5 reasons why women leave their husbands
Women file for divorce two-thirds of the time — a grim fact. But the important question to ask is “why?”
According to my own Statistics, when a marriage ends, the woman is the one who files for divorcetwo-thirds of the time. While a man might leave a marriage because of a lack of intimacy, meeting another woman or because he feels as though his needs no longer come first, a woman leaves marriage for very different reasons.
Here are five reasons women end their marriages:
· Lack of emotional connection
Men feel close to their wives through intimacy. Women generally need to feel emotionally connected to their husbands first, and then the desire for sex grows out of that connection. When women look for companionship outside their marriages, it is more often for emotional connection than physical connection. Women like to be both known and heard. The most successful husbands know what their wives like and what their wives think.

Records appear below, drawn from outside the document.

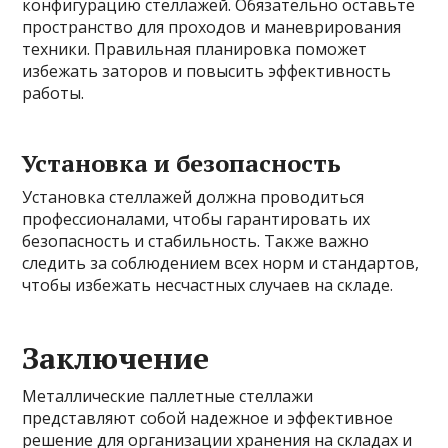
конфигурацию стеллажей. Обязательно оставьте
пространство для проходов и маневрирования
техники. Правильная планировка поможет
избежать заторов и повысить эффективность
работы.
Установка и безопасность
Установка стеллажей должна проводиться
профессионалами, чтобы гарантировать их
безопасность и стабильность. Также важно
следить за соблюдением всех норм и стандартов,
чтобы избежать несчастных случаев на складе.
Заключение
Металлические паллетные стеллажи
представляют собой надежное и эффективное
решение для организации хранения на складах и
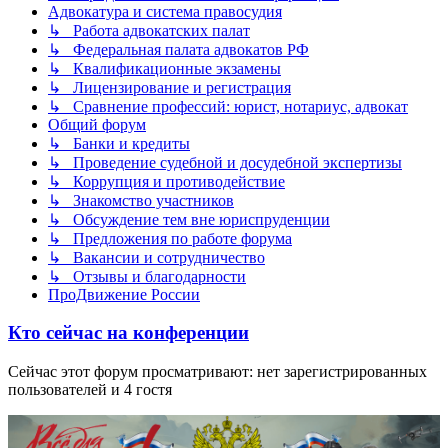
Адвокатура и система правосудия
↳ Работа адвокатских палат
↳ Федеральная палата адвокатов РФ
↳ Квалификационные экзамены
↳ Лицензирование и регистрация
↳ Сравнение профессий: юрист, нотариус, адвокат
Общий форум
↳ Банки и кредиты
↳ Проведение судебной и досудебной экспертизы
↳ Коррупция и противодействие
↳ Знакомство участников
↳ Обсуждение тем вне юриспруденции
↳ Предложения по работе форума
↳ Вакансии и сотрудничество
↳ Отзывы и благодарности
ПроДвижение России
Кто сейчас на конференции
Сейчас этот форум просматривают: нет зарегистрированных
пользователей и 4 гостя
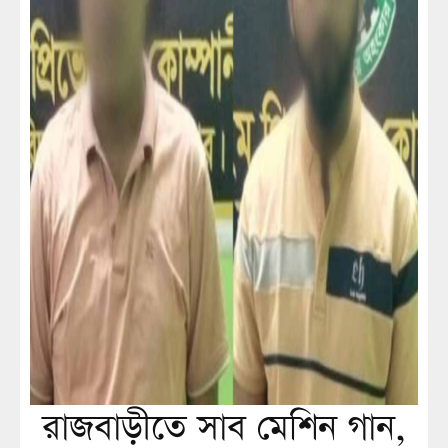
রাজবাড়ীতে সাব মেশিন গান,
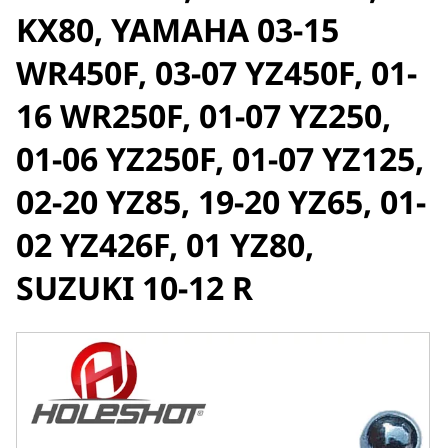
KX80, YAMAHA 03-15
WR450F, 03-07 YZ450F, 01-
16 WR250F, 01-07 YZ250,
01-06 YZ250F, 01-07 YZ125,
02-20 YZ85, 19-20 YZ65, 01-
02 YZ426F, 01 YZ80,
SUZUKI 10-12 R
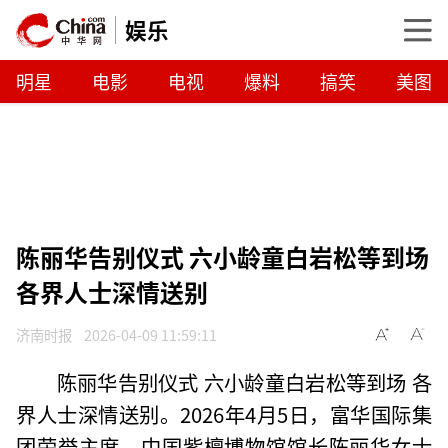
娱乐
明星
电影
电视
爆料
搞笑
美图
陈丽华告别仪式 六小龄童白岩松等到场
各界人士深情送别
济南时报
2026-04-09 11:59:11
陈丽华告别仪式 六小龄童白岩松等到场 各
界人士深情送别。2026年4月5日，富华国际集
团荣誉主席、中国紫檀博物馆馆长陈丽华女士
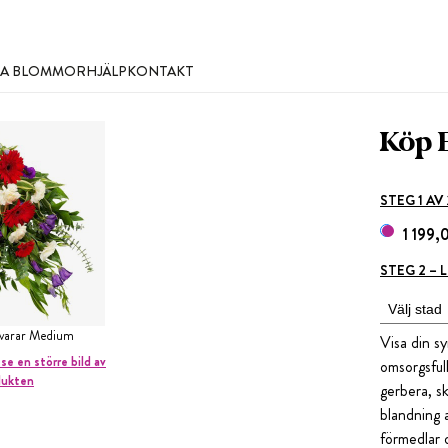
LLA BLOMMOR
HJÄLP
KONTAKT
Köp 
STEG 1 AV
1 199,
STEG 2 –
svarar Medium
Visa din s
 se en större bild av
omsorgsful
dukten
gerbera, sk
blandning 
förmedlar 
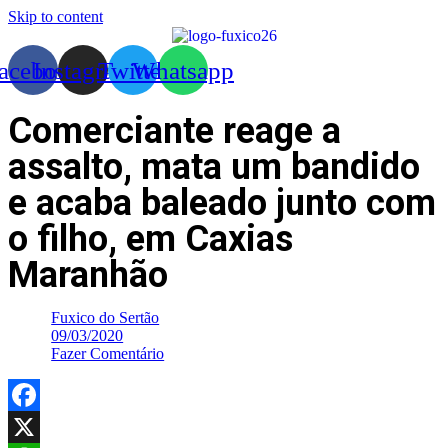
Skip to content
acebook
Instagram
Twitter
Whatsapp
Comerciante reage a
assalto, mata um bandido
e acaba baleado junto com
o filho, em Caxias
Maranhão
Fuxico do Sertão
09/03/2020
Fazer Comentário
Facebook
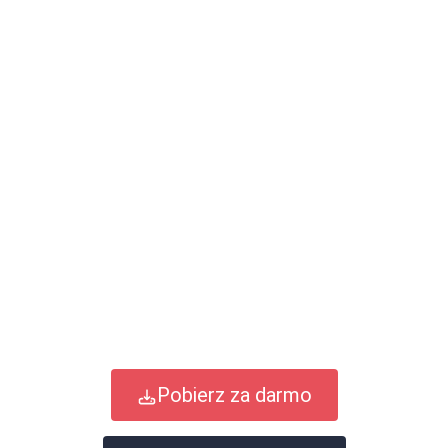
Pobierz za darmo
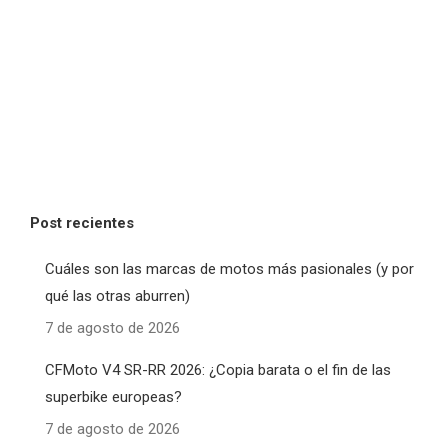
Post recientes
Cuáles son las marcas de motos más pasionales (y por
qué las otras aburren)
7 de agosto de 2026
CFMoto V4 SR-RR 2026: ¿Copia barata o el fin de las
superbike europeas?
7 de agosto de 2026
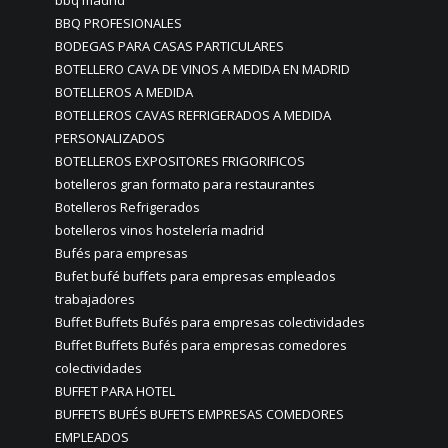
BBQ PROFESIONALES
BODEGAS PARA CASAS PARTICULARES
BOTELLERO CAVA DE VINOS A MEDIDA EN MADRID
BOTELLEROS A MEDIDA
BOTELLEROS CAVAS REFRIGERADOS A MEDIDA
PERSONALIZADOS
BOTELLEROS EXPOSITORES FRIGORIFICOS
botelleros gran formato para restaurantes
Botelleros Refrigerados
botelleros vinos hostelería madrid
Bufés para empresas
Bufet bufé buffets para empresas empleados
trabajadores
Buffet Buffets Bufés para empresas colectividades
Buffet Buffets Bufés para empresas comedores
colectividades
BUFFET PARA HOTEL
BUFFETS BUFÉS BUFETS EMPRESAS COMEDORES
EMPLEADOS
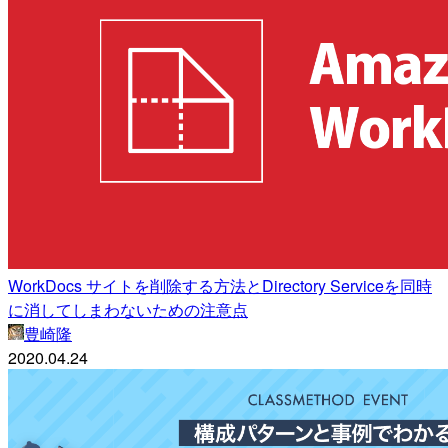
WorkDocs サイトを削除する方法とDirectory Serviceを同時
に消してしまわないための注意点
豊崎隆
2020.04.24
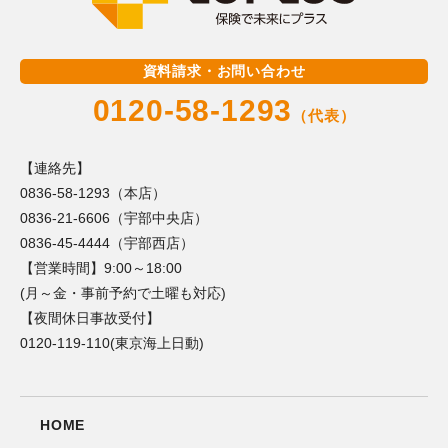
資料請求・お問い合わせ
0120-58-1293
（代表）
【連絡先】
0836-58-1293（本店）
0836-21-6606（宇部中央店）
0836-45-4444（宇部西店）
【営業時間】9:00～18:00
(月～金・事前予約で土曜も対応)
【夜間休日事故受付】
0120-119-110(東京海上日動)
HOME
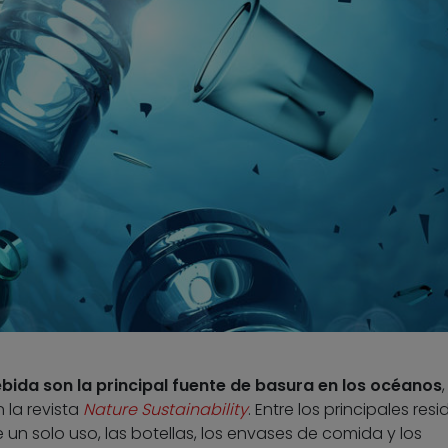
bida son la principal fuente de basura en los océanos
 la revista
Nature Sustainability
. Entre los principales res
un solo uso, las botellas, los envases de comida y los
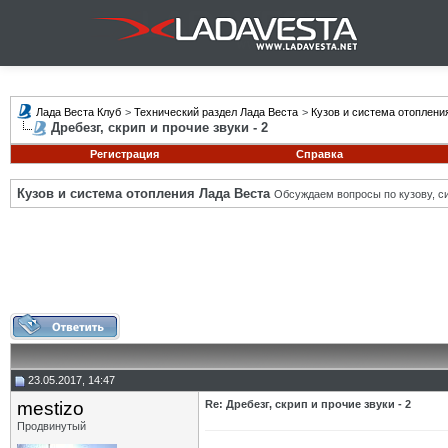
Лада Веста Клуб
>
Технический раздел Лада Веста
>
Кузов и система отоплени
Дребезг, скрип и прочие звуки - 2
Регистрация
Справка
Кузов и система отопления Лада Веста
Обсуждаем вопросы по кузову, си
23.05.2017, 14:47
mestizo
Re: Дребезг, скрип и прочие звуки - 2
Продвинутый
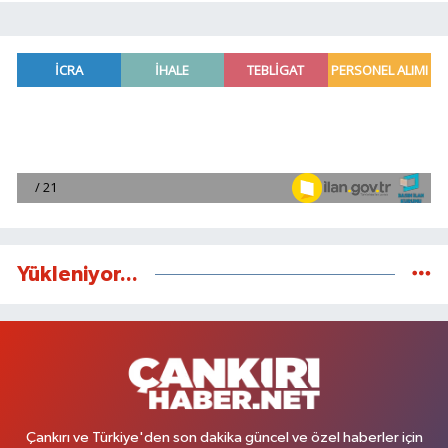
Yükleniyor...
Çankırı ve Türkiye'den son dakika güncel ve özel haberler için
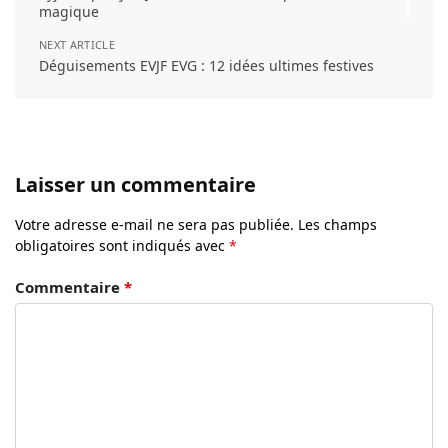
magique
NEXT ARTICLE
Déguisements EVJF EVG : 12 idées ultimes festives
Laisser un commentaire
Votre adresse e-mail ne sera pas publiée.
Les champs
obligatoires sont indiqués avec
*
Commentaire
*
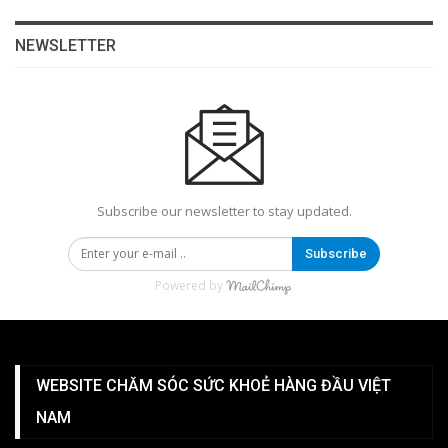
NEWSLETTER
Subscribe our newsletter to stay updated.
Subscribe
Powered by
WEBSITE CHĂM SÓC SỨC KHOẺ HÀNG ĐẦU VIỆT
NAM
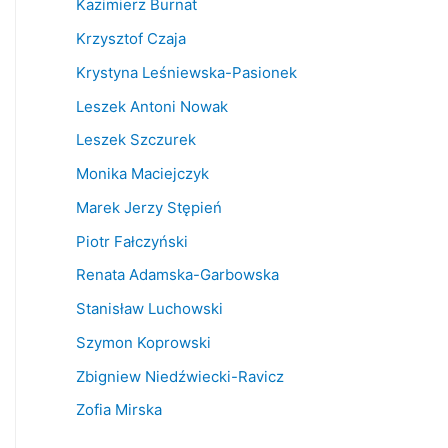
Kazimierz Burnat
Krzysztof Czaja
Krystyna Leśniewska-Pasionek
Leszek Antoni Nowak
Leszek Szczurek
Monika Maciejczyk
Marek Jerzy Stępień
Piotr Fałczyński
Renata Adamska-Garbowska
Stanisław Luchowski
Szymon Koprowski
Zbigniew Niedźwiecki-Ravicz
Zofia Mirska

· Differences over finances
Some may think that a lack of sufficient funds leads a woman to leave a marriage, but divorces more likely occur because of different expectations for the way finances are managed. A wife may believe in the importance of saving, staying out of debt and making conservative investments. Her husband may want to take more risks with money and spend more freely — or it could be just the reverse. The point is that spouses often don’t see money in quite the same way. It’s important to talk openly about finances and come to a consensus on how best to manage them.
· Man who is rarely at home or not engaged with the family
If the husband is the primary breadwinner, he may believe that the harder and longer he works, the more he is demonstrating dedication to his family. But if he works late most days and travels a lot, his wife may begin to question whether or not he really cares all that much about her. If there are children involved and the husband is never home, a wife may grow resentful.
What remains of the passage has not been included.